The Anthropic Pattern

Tell Claude to write tests first. Confirm the tests fail. Then implement until they pass. This workflow produces dramatically better results than "just write the code."

Alternative Ideas

  • Habit tracker with streaks, reminders, and weekly reports
  • Simple invoicing tool with PDF generation and payment status
  • Time tracker with projects, clients, and exportable reports
  • Personal CRM for managing contacts, notes, and follow-up reminders

Project 3: Build a Mobile App with Cursor and Expo

Overview

Same skills, different environment. Mobile development has its own quirks, and learning to direct AI across different platforms makes you more versatile.

What you'll build: A receipt scanner and expense tracker.

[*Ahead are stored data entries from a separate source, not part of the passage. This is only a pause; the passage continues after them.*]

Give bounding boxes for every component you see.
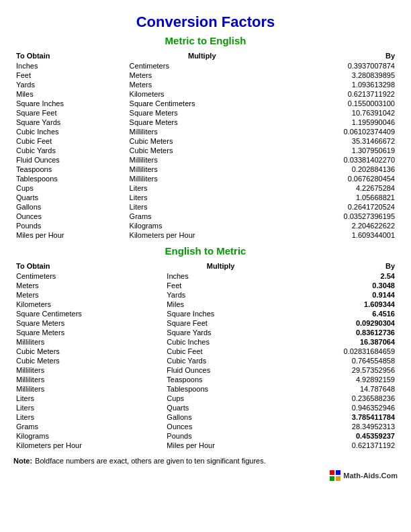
to-obtain-cell: Milliliters (13, 337, 164, 347)
section2-title: English to Metric (13, 245, 398, 257)
table-row: CupsLiters4.22675284 (13, 183, 398, 193)
multiply-cell: Liters (127, 202, 277, 212)
multiply-cell: Liters (127, 193, 277, 202)
by-cell: 0.0676280454 (277, 174, 398, 183)
table-row: Fluid OuncesMilliliters0.03381402270 (13, 155, 398, 165)
main-title: Conversion Factors (13, 13, 398, 31)
to-obtain-cell: Square Yards (13, 118, 127, 127)
multiply-cell: Cubic Inches (164, 337, 277, 347)
to-obtain-cell: Miles per Hour (13, 230, 127, 240)
note-section: Note: Boldface numbers are exact, others… (13, 457, 398, 465)
by-cell: 0.621371192 (277, 441, 398, 450)
table-row: LitersCups0.236588236 (13, 394, 398, 403)
col-header-by-2: By (277, 261, 398, 271)
multiply-cell: Ounces (164, 422, 277, 431)
table-row: PoundsKilograms2.204622622 (13, 221, 398, 230)
to-obtain-cell: Inches (13, 61, 127, 71)
table-row: Cubic InchesMilliliters0.06102374409 (13, 127, 398, 136)
table-row: MillilitersFluid Ounces29.57352956 (13, 365, 398, 375)
by-cell: 35.31466672 (277, 136, 398, 146)
to-obtain-cell: Tablespoons (13, 174, 127, 183)
by-cell: 0.1550003100 (277, 99, 398, 108)
table-row: Square CentimetersSquare Inches6.4516 (13, 309, 398, 318)
by-cell: 1.093613298 (277, 80, 398, 89)
by-cell: 1.307950619 (277, 146, 398, 155)
col-header-by-1: By (277, 50, 398, 61)
col-header-to-obtain-2: To Obtain (13, 261, 164, 271)
table-row: Square YardsSquare Meters1.195990046 (13, 118, 398, 127)
by-cell: 0.03527396195 (277, 212, 398, 221)
note-label: Note: (13, 457, 32, 465)
to-obtain-cell: Cubic Yards (13, 146, 127, 155)
multiply-cell: Liters (127, 183, 277, 193)
col-header-multiply-2: Multiply (164, 261, 277, 271)
to-obtain-cell: Square Meters (13, 318, 164, 328)
by-cell: 3.280839895 (277, 71, 398, 80)
svg-rect-3 (336, 476, 340, 481)
table-row: Cubic YardsCubic Meters1.307950619 (13, 146, 398, 155)
multiply-cell: Cubic Feet (164, 347, 277, 356)
multiply-cell: Square Yards (164, 328, 277, 337)
multiply-cell: Square Inches (164, 309, 277, 318)
by-cell: 16.387064 (277, 337, 398, 347)
math-aids-logo: Math-Aids.Com (330, 470, 398, 481)
multiply-cell: Milliliters (127, 127, 277, 136)
multiply-cell: Inches (164, 271, 277, 281)
by-cell: 0.03381402270 (277, 155, 398, 165)
multiply-cell: Square Meters (127, 108, 277, 118)
multiply-cell: Yards (164, 290, 277, 300)
multiply-cell: Cubic Meters (127, 136, 277, 146)
to-obtain-cell: Cubic Inches (13, 127, 127, 136)
by-cell: 0.06102374409 (277, 127, 398, 136)
multiply-cell: Milliliters (127, 174, 277, 183)
by-cell: 10.76391042 (277, 108, 398, 118)
to-obtain-cell: Fluid Ounces (13, 155, 127, 165)
to-obtain-cell: Kilometers per Hour (13, 441, 164, 450)
to-obtain-cell: Meters (13, 281, 164, 290)
to-obtain-cell: Grams (13, 422, 164, 431)
multiply-cell: Cubic Meters (127, 146, 277, 155)
by-cell: 0.09290304 (277, 318, 398, 328)
multiply-cell: Centimeters (127, 61, 277, 71)
to-obtain-cell: Liters (13, 412, 164, 422)
multiply-cell: Square Feet (164, 318, 277, 328)
to-obtain-cell: Cubic Meters (13, 347, 164, 356)
to-obtain-cell: Liters (13, 403, 164, 412)
multiply-cell: Quarts (164, 403, 277, 412)
col-header-multiply-1: Multiply (127, 50, 277, 61)
multiply-cell: Gallons (164, 412, 277, 422)
by-cell: 0.202884136 (277, 165, 398, 174)
to-obtain-cell: Cups (13, 183, 127, 193)
table-row: MillilitersCubic Inches16.387064 (13, 337, 398, 347)
to-obtain-cell: Pounds (13, 221, 127, 230)
by-cell: 1.195990046 (277, 118, 398, 127)
note-text: Boldface numbers are exact, others are g… (35, 457, 266, 465)
metric-to-english-table: To Obtain Multiply By InchesCentimeters0… (13, 50, 398, 240)
logo-icon (330, 470, 340, 481)
multiply-cell: Meters (127, 71, 277, 80)
to-obtain-cell: Square Inches (13, 99, 127, 108)
multiply-cell: Cups (164, 394, 277, 403)
multiply-cell: Kilometers (127, 89, 277, 99)
multiply-cell: Miles (164, 300, 277, 309)
table-row: CentimetersInches2.54 (13, 271, 398, 281)
table-row: LitersQuarts0.946352946 (13, 403, 398, 412)
by-cell: 0.3937007874 (277, 61, 398, 71)
by-cell: 1.609344001 (277, 230, 398, 240)
svg-rect-0 (330, 470, 334, 475)
to-obtain-cell: Square Feet (13, 108, 127, 118)
section1-title: Metric to English (13, 35, 398, 46)
multiply-cell: Tablespoons (164, 384, 277, 394)
table-row: MillilitersTeaspoons4.92892159 (13, 375, 398, 384)
by-cell: 14.787648 (277, 384, 398, 394)
multiply-cell: Feet (164, 281, 277, 290)
multiply-cell: Grams (127, 212, 277, 221)
to-obtain-cell: Gallons (13, 202, 127, 212)
by-cell: 0.946352946 (277, 403, 398, 412)
table-row: KilometersMiles1.609344 (13, 300, 398, 309)
table-row: Square FeetSquare Meters10.76391042 (13, 108, 398, 118)
to-obtain-cell: Milliliters (13, 365, 164, 375)
to-obtain-cell: Ounces (13, 212, 127, 221)
multiply-cell: Kilometers per Hour (127, 230, 277, 240)
by-cell: 4.92892159 (277, 375, 398, 384)
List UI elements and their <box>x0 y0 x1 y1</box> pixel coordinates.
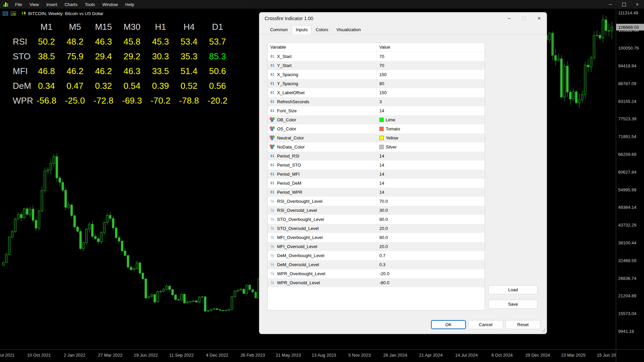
param-row[interactable]: ½STO_Oversold_Level20.0 <box>268 224 485 233</box>
param-row[interactable]: 01Y_Start70 <box>268 61 485 70</box>
param-type-double-icon: ½ <box>269 271 275 277</box>
reset-button[interactable]: Reset <box>505 320 540 329</box>
tab-colors[interactable]: Colors <box>312 25 332 34</box>
param-row[interactable]: Neutral_ColorYellow <box>268 133 485 142</box>
param-row[interactable]: OB_ColorLime <box>268 115 485 124</box>
dialog-maximize-button[interactable] <box>517 12 532 24</box>
param-row[interactable]: ½WPR_Oversold_Level-80.0 <box>268 278 485 287</box>
param-row[interactable]: 01Period_WPR14 <box>268 188 485 197</box>
param-value-cell[interactable]: 14 <box>376 179 485 188</box>
price-label: 43732.29 <box>618 223 636 228</box>
param-row[interactable]: 01X_Start70 <box>268 52 485 61</box>
param-value-cell[interactable]: 70 <box>376 61 485 70</box>
candle <box>557 59 559 61</box>
param-row[interactable]: ½DeM_Oversold_Level0.3 <box>268 260 485 269</box>
market-watch-icon[interactable] <box>3 11 8 16</box>
candle <box>50 164 52 170</box>
param-row[interactable]: ½RSI_Oversold_Level30.0 <box>268 206 485 215</box>
param-value: 80.0 <box>379 217 388 222</box>
param-row[interactable]: 01Period_MFI14 <box>268 170 485 179</box>
candle <box>593 36 595 58</box>
chart-tab[interactable]: BITCOIN, Weekly: Bitcoin vs US Dollar <box>20 10 107 17</box>
param-row[interactable]: ½WPR_Overbought_Level-20.0 <box>268 269 485 278</box>
param-value-cell[interactable]: -80.0 <box>376 278 485 287</box>
param-variable-cell: OB_Color <box>268 115 376 124</box>
param-value-cell[interactable]: 14 <box>376 106 485 115</box>
menu-charts[interactable]: Charts <box>61 1 81 8</box>
dialog-title-bar[interactable]: Crossfire Indicator 1.00 × <box>259 12 547 24</box>
param-name: Neutral_Color <box>277 135 304 140</box>
param-value-cell[interactable]: 150 <box>376 88 485 97</box>
param-row[interactable]: ½MFI_Overbought_Level80.0 <box>268 233 485 242</box>
dialog-close-button[interactable]: × <box>532 12 547 24</box>
param-row[interactable]: OS_ColorTomato <box>268 124 485 133</box>
param-type-int-icon: 01 <box>269 99 275 105</box>
param-value-cell[interactable]: -20.0 <box>376 269 485 278</box>
param-value-cell[interactable]: 0.7 <box>376 251 485 260</box>
load-button[interactable]: Load <box>488 285 538 294</box>
param-value: 20.0 <box>379 244 388 249</box>
param-value-cell[interactable]: Silver <box>376 142 485 152</box>
param-variable-cell: 01Period_DeM <box>268 179 376 188</box>
ok-button[interactable]: OK <box>431 320 466 329</box>
candle <box>148 296 150 298</box>
param-value-cell[interactable]: 20.0 <box>376 242 485 251</box>
overlay-row-dem: DeM <box>13 81 32 91</box>
param-value-cell[interactable]: 80 <box>376 79 485 88</box>
param-row[interactable]: ½DeM_Overbought_Level0.7 <box>268 251 485 260</box>
param-value-cell[interactable]: 150 <box>376 70 485 79</box>
param-row[interactable]: ½MFI_Oversold_Level20.0 <box>268 242 485 251</box>
window-minimize-button[interactable] <box>604 0 617 9</box>
param-value-cell[interactable]: 0.3 <box>376 260 485 269</box>
price-axis[interactable]: 106669.03 111314.49105682.64100050.79944… <box>616 9 644 362</box>
param-row[interactable]: ½STO_Overbought_Level80.0 <box>268 215 485 224</box>
param-value-cell[interactable]: 14 <box>376 161 485 170</box>
candle <box>252 290 254 292</box>
param-row[interactable]: NoData_ColorSilver <box>268 142 485 152</box>
time-label: 23 Mar 2025 <box>561 353 586 358</box>
candle <box>195 301 197 302</box>
param-row[interactable]: 01RefreshSeconds3 <box>268 97 485 106</box>
param-row[interactable]: 01Y_Spacing80 <box>268 79 485 88</box>
param-value-cell[interactable]: 80.0 <box>376 233 485 242</box>
param-row[interactable]: 01X_LabelOffset150 <box>268 88 485 97</box>
menu-file[interactable]: File <box>11 1 26 8</box>
overlay-value: 33.5 <box>146 66 175 76</box>
param-value-cell[interactable]: Lime <box>376 115 485 124</box>
menu-help[interactable]: Help <box>121 1 138 8</box>
param-value-cell[interactable]: 20.0 <box>376 224 485 233</box>
menu-window[interactable]: Window <box>99 1 121 8</box>
param-row[interactable]: 01Period_STO14 <box>268 161 485 170</box>
param-value-cell[interactable]: 30.0 <box>376 206 485 215</box>
tab-inputs[interactable]: Inputs <box>292 25 312 34</box>
param-value-cell[interactable]: 14 <box>376 152 485 161</box>
cancel-button[interactable]: Cancel <box>468 320 503 329</box>
param-value-cell[interactable]: 3 <box>376 97 485 106</box>
param-value-cell[interactable]: 70.0 <box>376 197 485 206</box>
param-value-cell[interactable]: 14 <box>376 170 485 179</box>
param-row[interactable]: 01Period_RSI14 <box>268 152 485 161</box>
time-axis[interactable]: 18 Jul 202110 Oct 20212 Jan 202227 Mar 2… <box>0 350 616 362</box>
window-close-button[interactable]: × <box>631 0 644 9</box>
param-row[interactable]: 01Font_Size14 <box>268 106 485 115</box>
candle <box>14 219 16 232</box>
resize-grip[interactable] <box>542 329 545 333</box>
param-value-cell[interactable]: 14 <box>376 188 485 197</box>
param-row[interactable]: 01X_Spacing150 <box>268 70 485 79</box>
tab-common[interactable]: Common <box>266 25 292 34</box>
window-maximize-button[interactable] <box>617 0 631 9</box>
param-value-cell[interactable]: Tomato <box>376 124 485 133</box>
tab-visualization[interactable]: Visualization <box>332 25 365 34</box>
param-row[interactable]: ½RSI_Overbought_Level70.0 <box>268 197 485 206</box>
overlay-value: 53.7 <box>203 37 232 47</box>
param-value-cell[interactable]: 80.0 <box>376 215 485 224</box>
menu-view[interactable]: View <box>26 1 43 8</box>
data-window-icon[interactable] <box>11 11 16 16</box>
param-row[interactable]: 01Period_DeM14 <box>268 179 485 188</box>
save-button[interactable]: Save <box>488 300 538 309</box>
menu-insert[interactable]: Insert <box>43 1 61 8</box>
dialog-minimize-button[interactable] <box>501 12 517 24</box>
menu-tools[interactable]: Tools <box>81 1 99 8</box>
param-value-cell[interactable]: 70 <box>376 52 485 61</box>
param-value-cell[interactable]: Yellow <box>376 133 485 142</box>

Cursor is an AI-first IDE that integrates Claude and GPT directly into your coding workflow. Combined with Expo's hot reloading and cross-platform capabilities, you can move fast.

The Build

Create an expense tracker that includes:

  • Camera integration to photograph receipts
  • Auto-extraction of merchant, amount, and date from the photo (use Claude's vision)
  • Manual category assignment with smart defaults
  • Monthly spending breakdown by category
  • Export to CSV for taxes or reimbursement
  • Works on both iOS and Android

This project teaches you mobile-specific patterns: camera permissions, image handling, local storage, and building UIs that feel native on both platforms.

What You'll Learn

  • How to translate between AI suggestions and platform-specific constraints
  • How mobile development patterns differ from web
  • How to test on physical devices
  • How to use multimodal AI (vision) in a real app

This project is critical because mobile apps appear in several of the real take-home assignments we give at Tenex. If you can build confidently with Expo, you're ahead of most candidates.

Alternative Ideas

  • Voice memo app with transcription and searchable archive
  • Workout timer with custom intervals and audio cues
  • Daily journal with prompts, mood tracking, and photo attachments
  • Flashcard app with spaced repetition

Project 4: Your First LLM Integration

Overview

Now you're ready to build something that actually uses AI. Start simple: a ChatGPT wrapper.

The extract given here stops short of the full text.